Critiques

Iceage

Beyondless

  • Matador Records
  • 2018
  • 40 minutes
8
Le meilleur de lca

Iggy Pop a semble-t-il déjà déclaré ceci au sujet de cet excellent groupe danois : « Voilà le seul groupe punk contemporain à sonner vraiment dangereux ». Le bon vieux Iggy exagère un peu quand même. Des groupes comme Idles, ou encore USA Nails, sont plus décoiffants qu’Iceage. Et il faut l’admettre. Iceage est beaucoup plus rock que punk.

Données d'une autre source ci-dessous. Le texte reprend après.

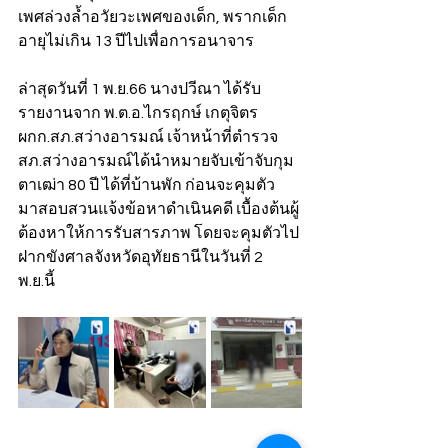
เพศล่วงล้ำอวัยวะเพศของเด็ก, พรากเด็ก
อายุไม่เกิน 13 ปีไปเพื่อการอนาจาร
ล่าสุดวันที่ 1 พ.ย.66 นางปวีณา ได้รับ
รายงานจาก พ.ต.อ.ไกรฤกษ์ เกตุจิตร 
ผกก.สภ.สว่างอารมณ์ เจ้าหน้าที่ตำรวจ
สภ.สว่างอารมณ์ได้นำหมายจับเข้าจับกุม
ตาเฒ่า 80 ปี ได้ที่บ้านพัก ก่อนจะคุมตัว
มาสอบสวนแจ้งข้อหาดำเนินคดี เบื้องต้นผู้
ต้องหาให้การรับสารภาพ โดยจะคุมตัวไป
ฝากขังศาลจังหวัดอุทัยธานีในวันที่ 2 
พ.ย.นี้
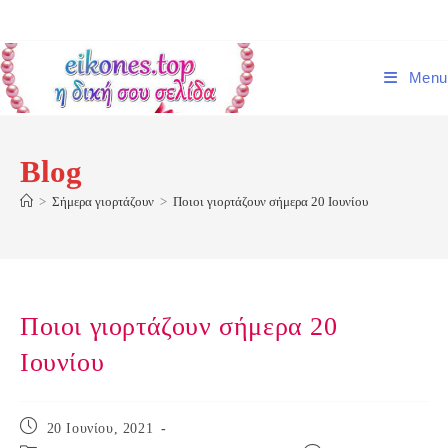
Skip
to
content
Menu
Blog
>
Σήμερα γιορτάζουν
>
Ποιοι γιορτάζουν σήμερα 20 Ιουνίου
Ποιοι γιορτάζουν σήμερα 20
Ιουνίου
Post
20 Ιουνίου, 2021
published:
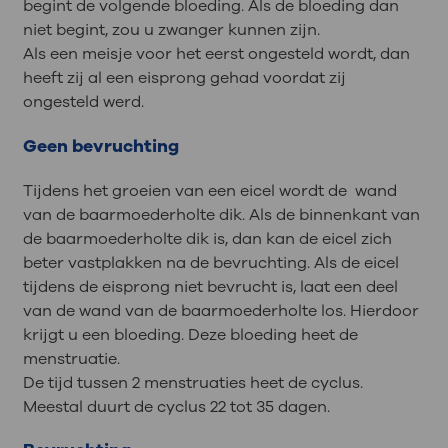
begint de volgende bloeding. Als de bloeding dan
niet begint, zou u zwanger kunnen zijn.
Als een meisje voor het eerst ongesteld wordt, dan
heeft zij al een eisprong gehad voordat zij
ongesteld werd.
Geen bevruchting
Tijdens het groeien van een eicel wordt de wand
van de baarmoederholte dik. Als de binnenkant van
de baarmoederholte dik is, dan kan de eicel zich
beter vastplakken na de bevruchting. Als de eicel
tijdens de eisprong niet bevrucht is, laat een deel
van de wand van de baarmoederholte los. Hierdoor
krijgt u een bloeding. Deze bloeding heet de
menstruatie.
De tijd tussen 2 menstruaties heet de cyclus.
Meestal duurt de cyclus 22 tot 35 dagen.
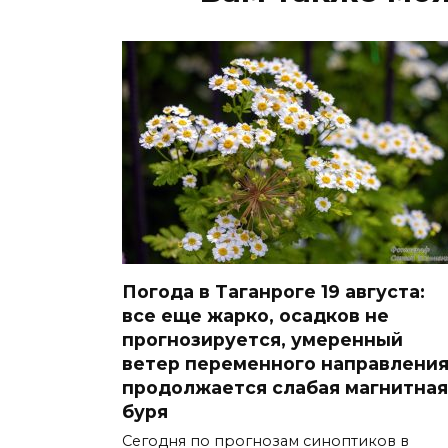
Погода в Таганроге 19 августа:
все еще жарко, осадков не
прогнозируется, умеренный
ветер переменного направления
продолжается слабая магнитная
буря
Сегодня по прогнозам синоптиков в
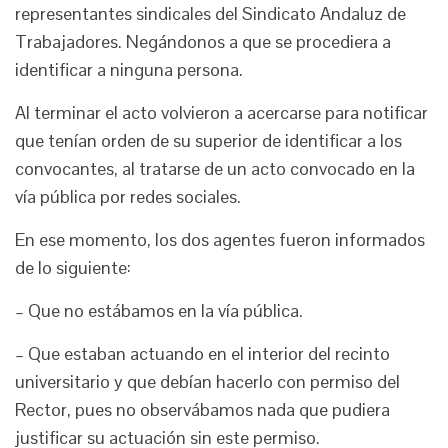
representantes sindicales del Sindicato Andaluz de
Trabajadores. Negándonos a que se procediera a
identificar a ninguna persona.
Al terminar el acto volvieron a acercarse para notificar
que tenían orden de su superior de identificar a los
convocantes, al tratarse de un acto convocado en la
vía pública por redes sociales.
En ese momento, los dos agentes fueron informados
de lo siguiente:
– Que no estábamos en la vía pública.
– Que estaban actuando en el interior del recinto
universitario y que debían hacerlo con permiso del
Rector, pues no observábamos nada que pudiera
justificar su actuación sin este permiso.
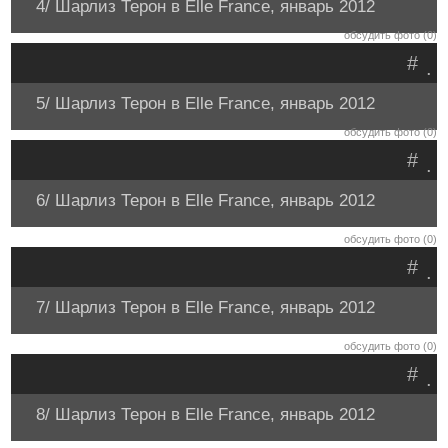
4/ Шарлиз Терон в Elle France, январь 2012
обсудить фото (0)
#
.
5/ Шарлиз Терон в Elle France, январь 2012
обсудить фото (0)
#
.
6/ Шарлиз Терон в Elle France, январь 2012
обсудить фото (0)
#
.
7/ Шарлиз Терон в Elle France, январь 2012
обсудить фото (0)
#
.
8/ Шарлиз Терон в Elle France, январь 2012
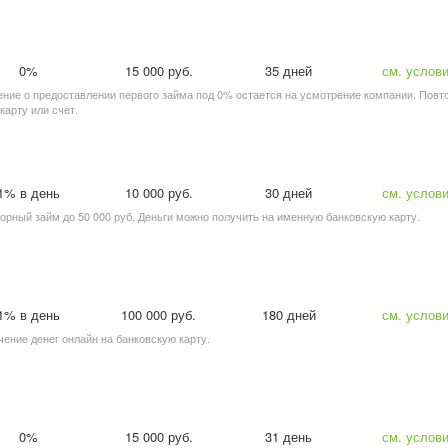
0%
15 000 руб.
35 дней
см. услов
шение о предоставлении первого займа под 0% остается на усмотрение компании. Повто
карту или счет.
1% в день
10 000 руб.
30 дней
см. услов
вторный займ до 50 000 руб. Деньги можно получить на именную банковскую карту.
1% в день
100 000 руб.
180 дней
см. услов
чение денег онлайн на банковскую карту.
0%
15 000 руб.
31 день
см. услов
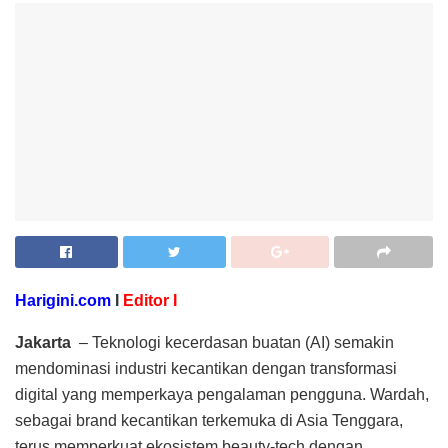
Harigini.com
I
Editor I
Jakarta
– Teknologi kecerdasan buatan (AI) semakin
mendominasi industri kecantikan dengan transformasi
digital yang memperkaya pengalaman pengguna. Wardah,
sebagai brand kecantikan terkemuka di Asia Tenggara,
terus memperkuat ekosistem beauty-tech dengan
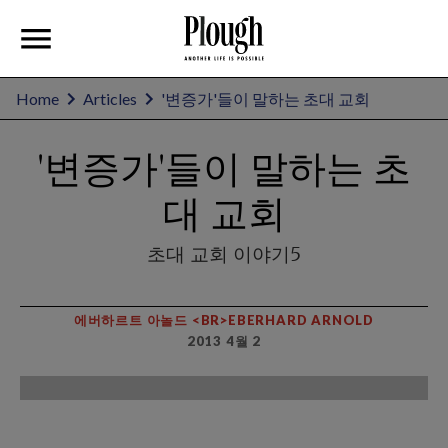
Home
Articles
'변증가'들이 말하는 초대 교회
'변증가'들이 말하는 초
대 교회
초대 교회 이야기5
에버하르트 아놀드 <BR>EBERHARD ARNOLD
2013 4월 2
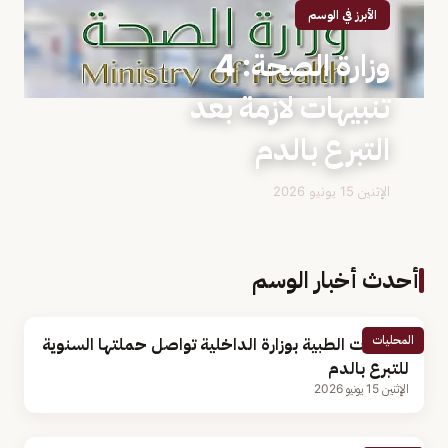
الأبرز في الوسم
وزارة الصحة: 4
تنبيهات لازمة بعد
التبرع بالدم
الإثنين 15 يونيو 2026
أحدث أخبار الوسم
المحليات
الخدمات الطبية بوزارة الداخلية تواصل حملتها السنوية
للتبرع بالدم
الإثنين 15 يونيو 2026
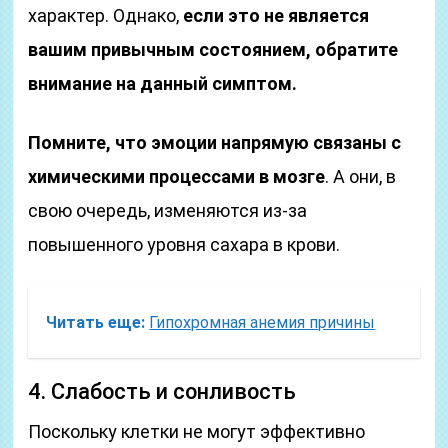
характер. Однако,
если это не является
вашим привычным состоянием, обратите
внимание на данный симптом.
Помните, что эмоции напрямую связаны с
химическими процессами в мозге
. А они, в
свою очередь, изменяются из-за
повышенного уровня сахара в крови.
Читать еще:
Гипохромная анемия причины
4. Слабость и сонливость
Поскольку клетки не могут эффективно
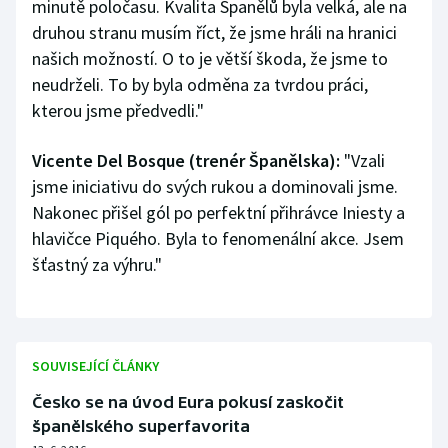
minutě poločasu. Kvalita Španělů byla velká, ale na
druhou stranu musím říct, že jsme hráli na hranici
našich možností. O to je větší škoda, že jsme to
neudrželi. To by byla odměna za tvrdou práci,
kterou jsme předvedli."
Vicente Del Bosque (trenér Španělska):
"Vzali
jsme iniciativu do svých rukou a dominovali jsme.
Nakonec přišel gól po perfektní přihrávce Iniesty a
hlavičce Piquého. Byla to fenomenální akce. Jsem
šťastný za výhru."
SOUVISEJÍCÍ ČLÁNKY
Česko se na úvod Eura pokusí zaskočit
španělského superfavorita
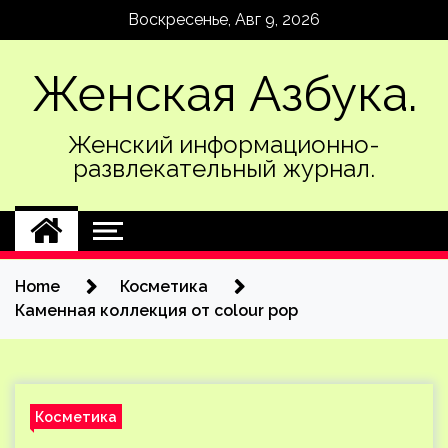
Skip
Воскресенье, Авг 9, 2026
to
content
Женская Азбука.
Женский информационно-
развлекательный журнал.
Home
Косметика
Каменная коллекция от colour pop
Косметика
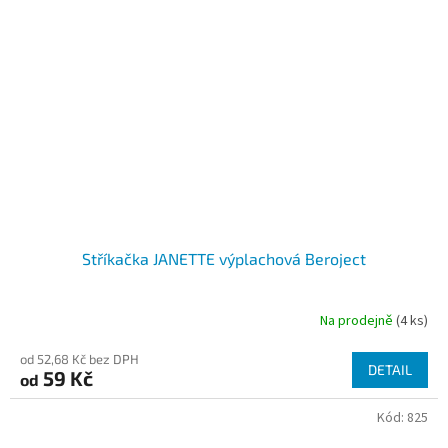
Stříkačka JANETTE výplachová Beroject
Na prodejně
(4 ks)
Průměrné
hodnocení
od 52,68 Kč bez DPH
produktu
DETAIL
59 Kč
od
je
5,0
Kód:
825
z
5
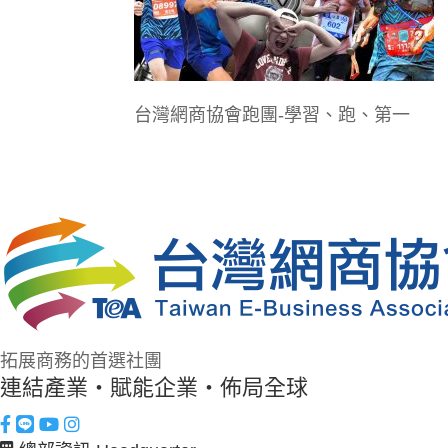
台灣網商協會跑團-學習、跑、第一
拓展商務的首選社團
連結產業・賦能企業・佈局全球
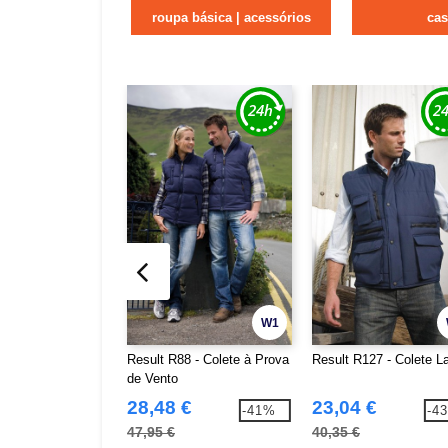
roupa básica | acessórios
ca
W1
Result R88 - Colete à Prova
Result R127 - Colete L
de Vento
28,48 €
23,04 €
-41%
-4
47,95 €
40,35 €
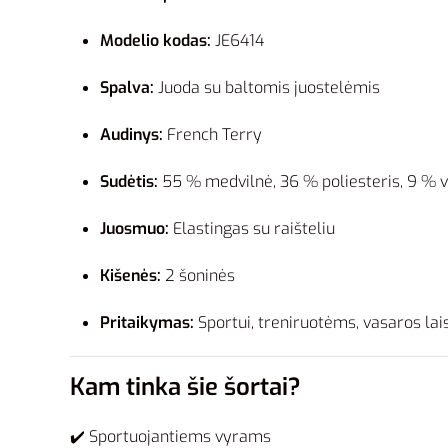
Modelio kodas:
JE6414
Spalva:
Juoda su baltomis juostelėmis
Audinys:
French Terry
Sudėtis:
55 % medvilnė, 36 % poliesteris, 9 % 
Juosmuo:
Elastingas su raišteliu
Kišenės:
2 šoninės
Pritaikymas:
Sportui, treniruotėms, vasaros lais
Kam tinka šie šortai?
✔️ Sportuojantiems vyrams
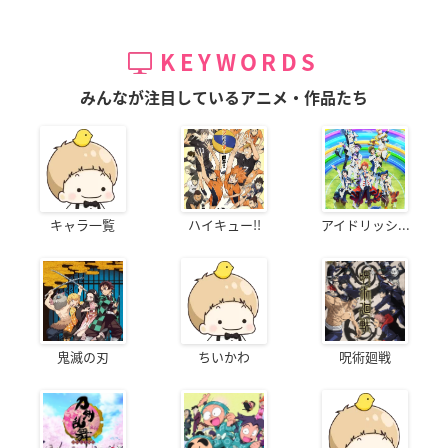
KEYWORDS
みんなが注目しているアニメ・作品たち
キャラ一覧
ハイキュー!!
アイドリッシ...
鬼滅の刃
ちいかわ
呪術廻戦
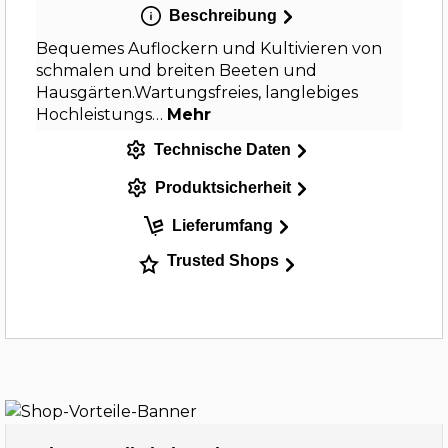
Beschreibung
Bequemes Auflockern und Kultivieren von
schmalen und breiten Beeten und
Hausgärten.Wartungsfreies, langlebiges
Hochleistungs…
Mehr
Technische Daten
Produktsicherheit
Lieferumfang
Trusted Shops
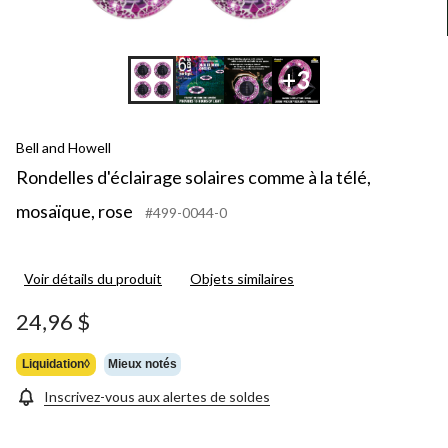
+3
Bell and Howell
Rondelles d'éclairage solaires comme à la télé,
mosaïque, rose
#499-0044-0
Voir détails du produit
Objets similaires
24,96 $
Liquidation◊
Mieux notés
Inscrivez-vous aux alertes de soldes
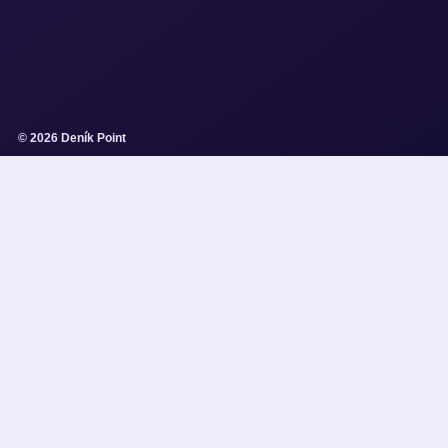
© 2026 Deník Point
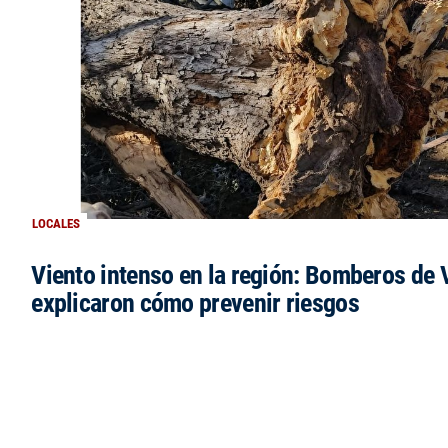
LOCALES
Viento intenso en la región: Bomberos de V
explicaron cómo prevenir riesgos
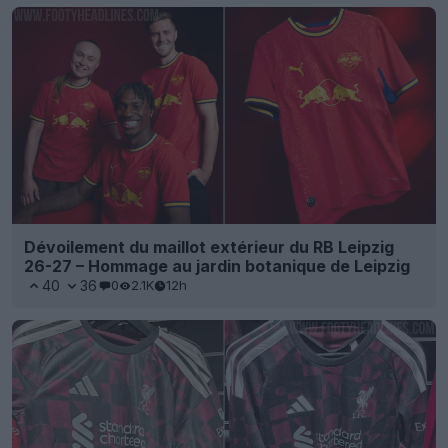
Dévoilement du maillot extérieur du RB Leipzig
26-27 – Hommage au jardin botanique de Leipzig
40
36
0
2.1K
12h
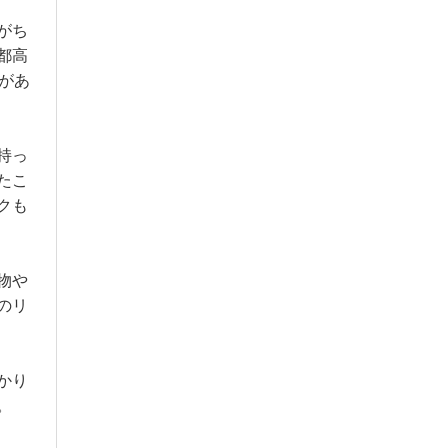
がち
都高
があ
持っ
たこ
クも
物や
のリ
かり
。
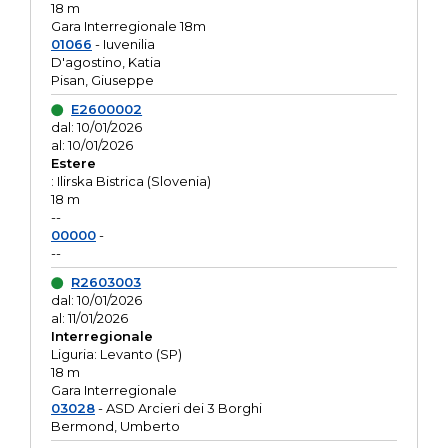
18 m
Gara Interregionale 18m
01066
- Iuvenilia
D'agostino, Katia
Pisan, Giuseppe
E2600002
dal: 10/01/2026
al: 10/01/2026
Estere
: Ilirska Bistrica (Slovenia)
18 m
--
00000
-
--
R2603003
dal: 10/01/2026
al: 11/01/2026
Interregionale
Liguria: Levanto (SP)
18 m
Gara Interregionale
03028
- ASD Arcieri dei 3 Borghi
Bermond, Umberto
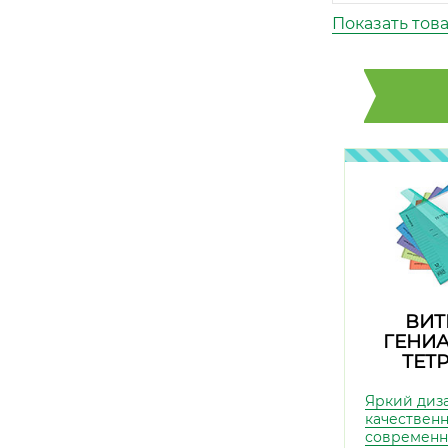
Показать тов
ВИТ
ГЕНИ
ТЕТ
Яркий диз
качественн
современ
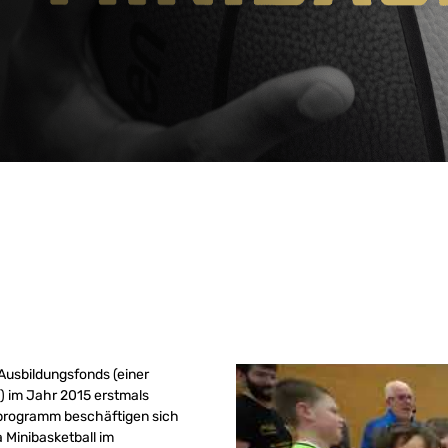
usbildungsfonds (einer
) im Jahr 2015 erstmals
ivprogramm beschäftigen sich
 Minibasketball im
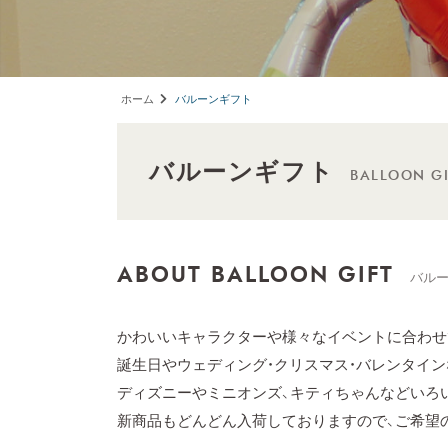
ホーム
バルーンギフト
バルーンギフト
BALLOON GI
ABOUT BALLOON GIFT
バル
かわいいキャラクターや様々なイベントに合わせ
誕生日やウェディング・クリスマス・バレンタイ
ディズニーやミニオンズ、キティちゃんなどいろ
新商品もどんどん入荷しておりますので、ご希望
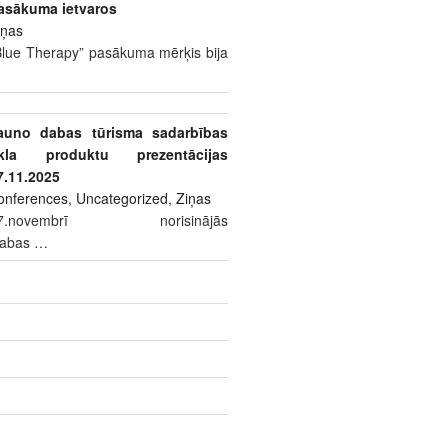
asākuma ietvaros
iņas
Blue Therapy” pasākuma mērķis bija
auno dabas tūrisma sadarbības
īkla produktu prezentācijas
7.11.2025
onferences
,
Uncategorized
,
Ziņas
7.novembrī norisinājās
dabas
…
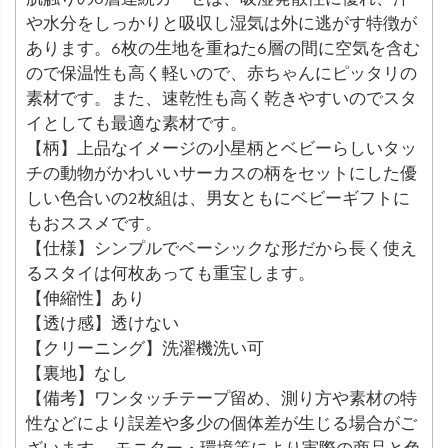
や水分をしっかりと吸収し湿気は外に逃がす特徴が
あります。6枚の生地を重ねた6層の間に空気を含む
ので保温性も高く軽いので、赤ちゃんにピッタリの
素材です。また、速乾性も高く乾きやすいのでスタ
イとしても最適な素材です。
【柄】上品なイメージの小星柄とベビーらしいタッ
チの動物がかわいいサーカスの柄をセットにした優
しい色合いの2枚組は、男女ともにベビーギフトに
もおススメです。
【仕様】シンプルでベーシックな形だから長く使え
るスタイは何枚あっても重宝します。
【伸縮性】あり
【透け感】透けない
【クリーニング】洗濯機洗い可
【裏地】なし
【備考】ワンタッチテープ留め、測り方や素材の特
性などにより誤差や多少の個体差が生じる場合がご
ざいます。 モニター・環境等により実際の商品と色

Cela dit, la bande menée par le chanteur Elias Bender Rønnenfelt est immensément intéressante.

Après le très punk New Brigade (2011) et l’excellent You’re Nothing (2013), le quatuor nous proposait Plowing Into the Field of Love, l’un des meilleurs albums rock de 2014. L’influence manifeste des Bad Seeds et le thème central de ce disque — les relations amoureuses dysfonctionnelles — ont permis à Iceage de crédibiliser leur approche musicale.

C’est en ce vendredi « grisonnant » de mai que paraît le 4e album studio du groupe intitulé Beyondless. Enregistrée à Göteborg (ville portuaire suédoise) et mixée à Seattle, cette nouvelle production voit les Danois repousser leurs propres limites, sans nécessairement se réinventer. Les chansons sont plus longues en durée et plus ambitieuses. Cordes, cuivres, claviers et percussions inventives viennent bonifier le rock brouillon de la formation. Le petit penchant punk est toujours présent, les rythmes martiaux sont inchangés, la voix inharmonieuse et le ton cynique de Rønnenfelt sont intacts. Avec cette nouvelle création, Iceage passe définitivement à l’âge adulte, et ce, sans devenir pépère.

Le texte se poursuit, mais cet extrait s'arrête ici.